As marriage and having children is forbidden in the MEK, the rate of death is increasing in the group while no birth takes place there. On January 22nd, the websites of the Mujahedin Khalq organization once more published the news of an elderly member named Nourmorad Kalejouyi Kalejouyi. They even published the news on their English language website paying tribute to him as “a symbol of defiance against two dictatorships in Iran”. Who was Nourmorad Kolajouyi?
Nourmorad was eighty-seven years old when he allegedly died due to heart failure and pulmonary complication. He was from Andimeshk, Khozestan a small town in south-west of Iran. He was a truck driver in the frontline in the early days of the Iran-Iraq war in 1980 when he was taken as a war prisoner by Iraqi forces. After 9 years of enduring Saddam Hussein’s jail, Nourmorad was recruited by the agents of the MEK who used to deceive Iranian POWs to join the Cult of Rajavi.
Nourmorad was taken to Camp Ashraf while he did not know anything about the MEK, its ideology and regulations. Since then, he was taken as a hostage in the cult-like system of the MEK for 32 years.
Nourmorad Kalejouyi was illiterate so he had his friends write letters to his beloved daughters when he was in Iraqi prison but after he joined the MEK he was not allowed to contact his family anymore. In the MEK, even thinking about his family was forbidden. In 1990, the representatives of the Red Cross took letters from Nourmorad’s family to Camp Ashraf but the group did not allow Nourmorad to show up.
Although, as an elderly, Nourmrad suffered aches in his back and legs, he had to work hard in the MEK camps. He was made do farming and other agricultural jobs. He had to attend self-criticism sessions every night. He was made read his sexual thoughts before his peers and commanders and he was even punished for his thoughts.
In Iran, Nourmorad’s daughters missed him; they were worried about him. They traveled to Iraq to visit their father in the MEK’s jail, several times. They called his name behind the gates of Camp Ashraf but Nourmorad was not allowed to visit them. The commanders told him that his daughters were his enemies, agents of the Iranian Intelligence!
His daughter kept on taking actions to visit their father writing letters to the International human rights bodies and Iraqi authorities. After the group was relocated in Albania, they wrote letters to the Albanian authorities to aid them visit their sick and old father in the group’s camp near Tirana. “As the highest authority of the Albanian government, I ask you to order the issuing of visa for us in order to come to Albania to visit our father,” Shahla Kolajouyi, the daughter of Nourmorad wrote to Edi Rama the Albanian President, in April 2020.
Most former members of the MEK remember Nourmorad Kolajouyi inside the Cult of Rajavi. They witnessed that Nourmorad was under daily mental and physical pressure during the entire years of his membership in the MEK cult, just like any other member of the cult.

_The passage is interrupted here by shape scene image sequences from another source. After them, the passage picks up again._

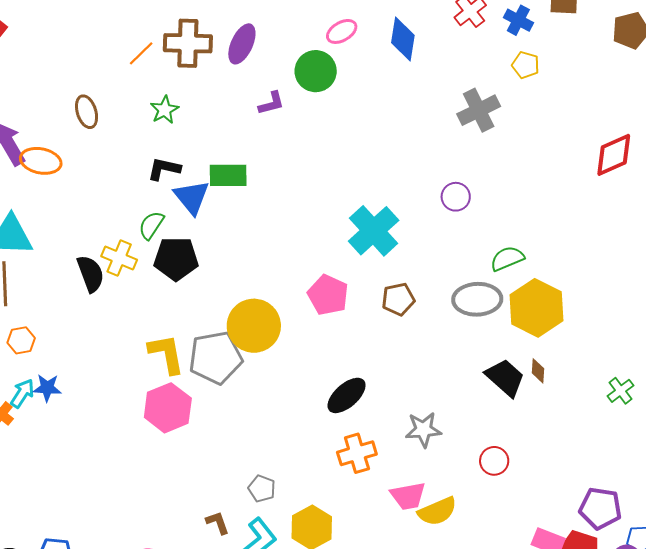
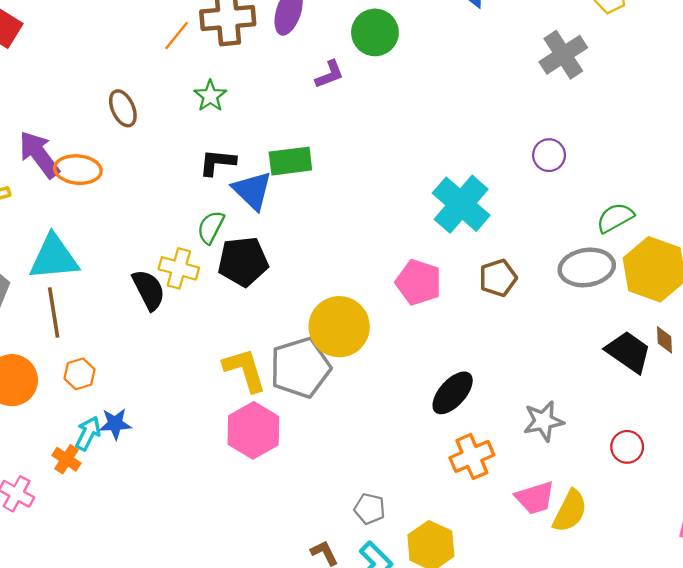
yellow semicircle: (437, 511) -> (570, 511), turned -33

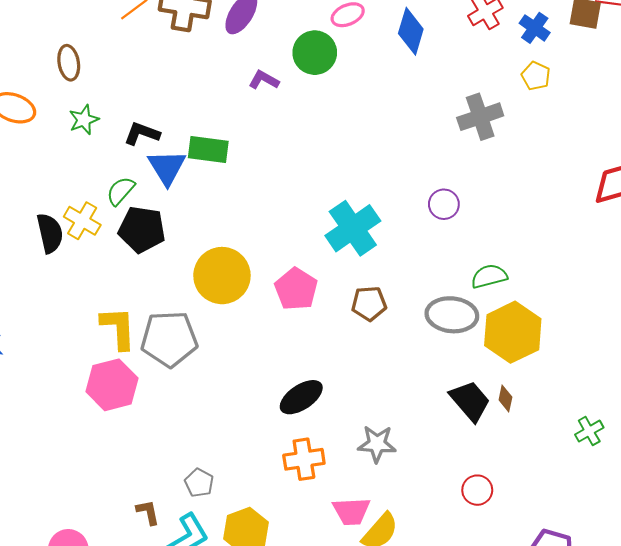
purple L-shape: (330, 74) -> (264, 80), turned -144
green star: (210, 96) -> (84, 120), moved
yellow circle: (339, 327) -> (222, 276), moved
red circle: (627, 447) -> (477, 490), moved

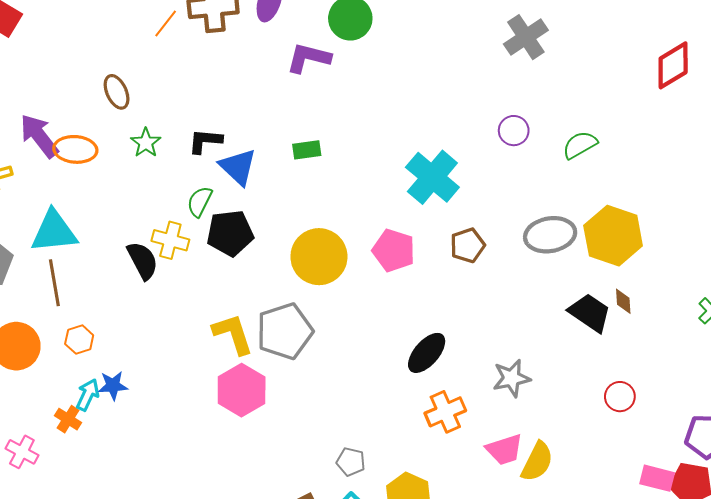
purple L-shape: (264, 80) -> (308, 58), size x1.5
green rectangle: (208, 149) -> (307, 150), moved, size x0.7
green semicircle: (489, 276) -> (580, 145), moved

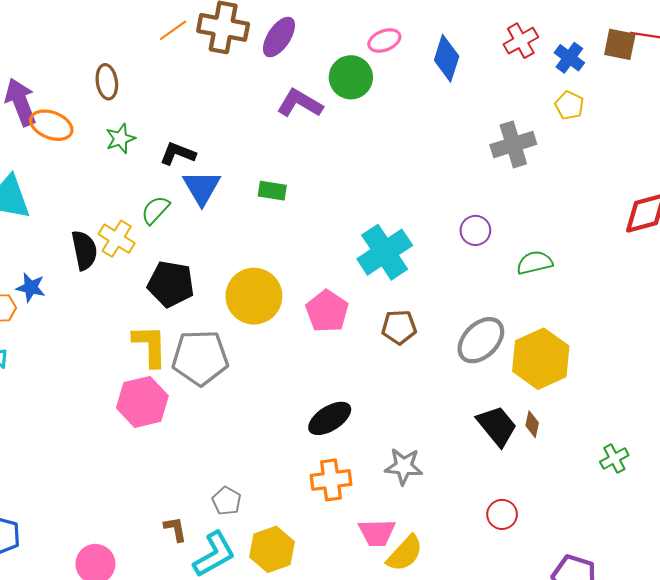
black pentagon: (230, 233) -> (171, 284), moved
gray ellipse: (550, 235) -> (481, 340), turned -51
blue star: (113, 386) -> (31, 287), moved

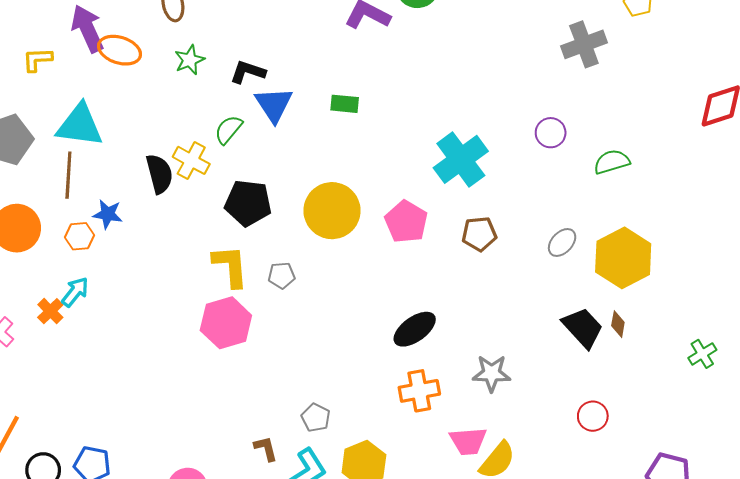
gray ellipse: (481, 340) -> (562, 242), size x0.6
gray pentagon: (200, 358) -> (281, 275), size x0.5

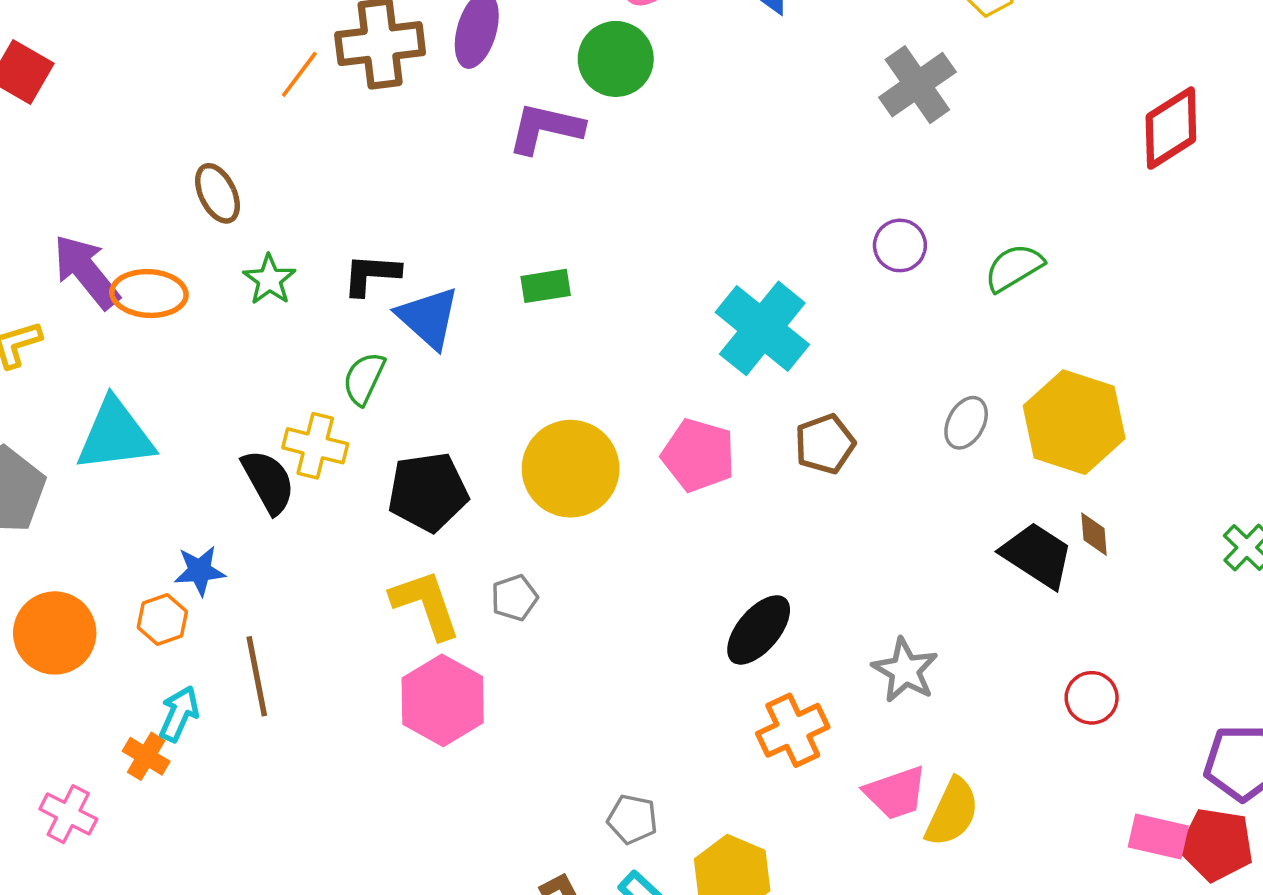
brown line: (68, 175) -> (257, 676), moved
gray star: (491, 373) -> (905, 670), turned -30

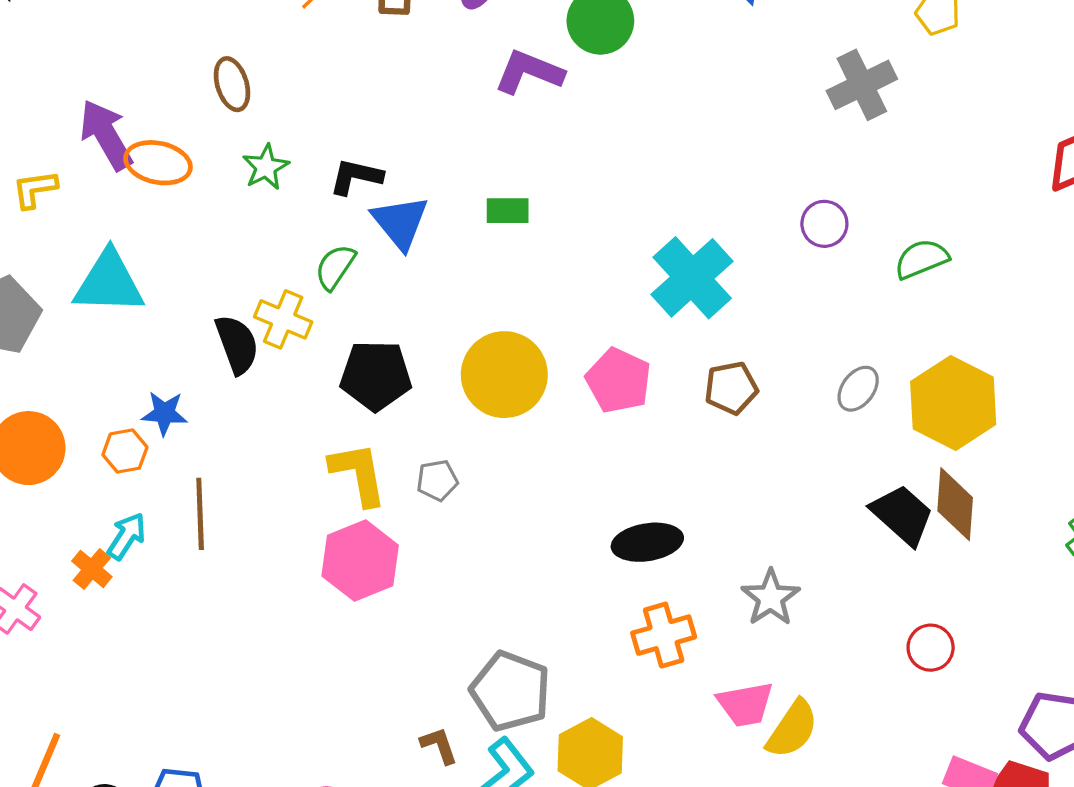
brown diamond: (1094, 534) -> (955, 504), size x1.8
black ellipse: (759, 630) -> (647, 542), turned 32
gray pentagon: (632, 819) -> (510, 691), size x1.8

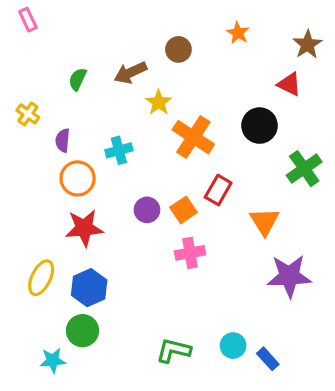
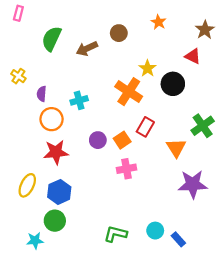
pink rectangle: (28, 20) -> (18, 13), turned 40
green semicircle: (78, 79) -> (52, 39), moved, size x1.6
yellow star: (159, 102) -> (147, 68), moved
green cross: (304, 169) -> (203, 126), moved

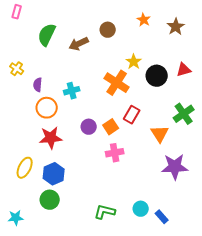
brown star: (205, 30) -> (176, 27), moved
red triangle: (193, 56) -> (184, 70), moved, turned -42
cyan star: (35, 240) -> (16, 218), moved

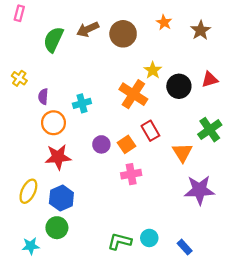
brown circle: (108, 30) -> (123, 34), size x1.5
brown arrow: (79, 44) -> (88, 29), moved
red rectangle: (132, 115) -> (150, 131), turned -60
cyan circle: (141, 209) -> (149, 238), moved
cyan star: (16, 218) -> (31, 246), moved

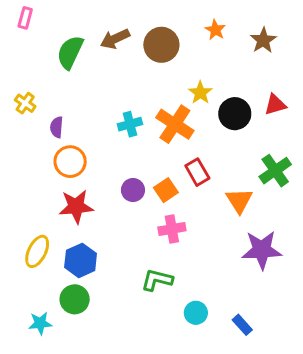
cyan cross: (82, 103) -> (130, 124), moved
green L-shape: (120, 241) -> (157, 280), moved

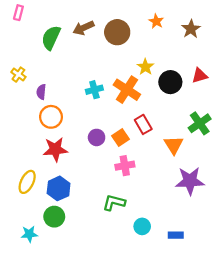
blue rectangle: (242, 325) -> (176, 235), turned -48

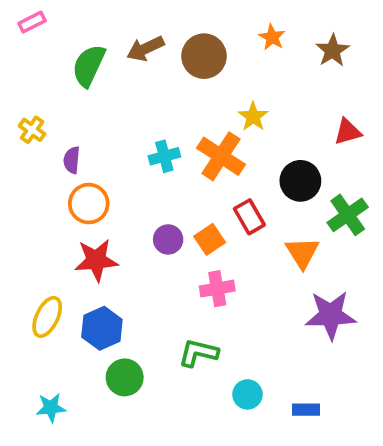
pink rectangle: (18, 13) -> (32, 22), turned 48
black circle: (170, 82) -> (300, 181), moved
green circle: (54, 217) -> (125, 377), moved

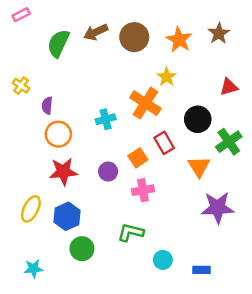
orange star: (272, 37) -> (179, 40), moved, size x1.5
cyan cross: (164, 156) -> (106, 119), moved
purple circle: (168, 239) -> (108, 172), moved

Nourmorad is the symbol of an ordinary man who was deprived of an ordinary life by the Cult of Rajavi. He was not a political person; he was just a loving caring father who became the victim of Maryam and Massoud Rajavi. His family was ignored even after his death. In her so-called tribute for the death of Nourmorad, Maryam Rajavi offered condolences to the Mujahedin Khalq and their guru, Massoud, but not to Nourmorad’s family.